Starting with the line that contains "دعج بن ضحيان", reproduce each line through the end of the entries exactly as written.

Transcribed page contents
━━━━
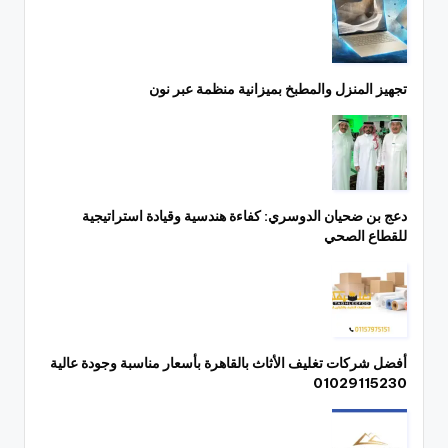
تجهيز المنزل والمطبخ بميزانية منظمة عبر نون
دعج بن ضحيان الدوسري: كفاءة هندسية وقيادة استراتيجية
للقطاع الصحي
أفضل شركات تغليف الأثاث بالقاهرة بأسعار مناسبة وجودة عالية
01029115230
━━━━
WRITTEN ANSWER:
دعج بن ضحيان الدوسري: كفاءة هندسية وقيادة استراتيجية
للقطاع الصحي
أفضل شركات تغليف الأثاث بالقاهرة بأسعار مناسبة وجودة عالية
01029115230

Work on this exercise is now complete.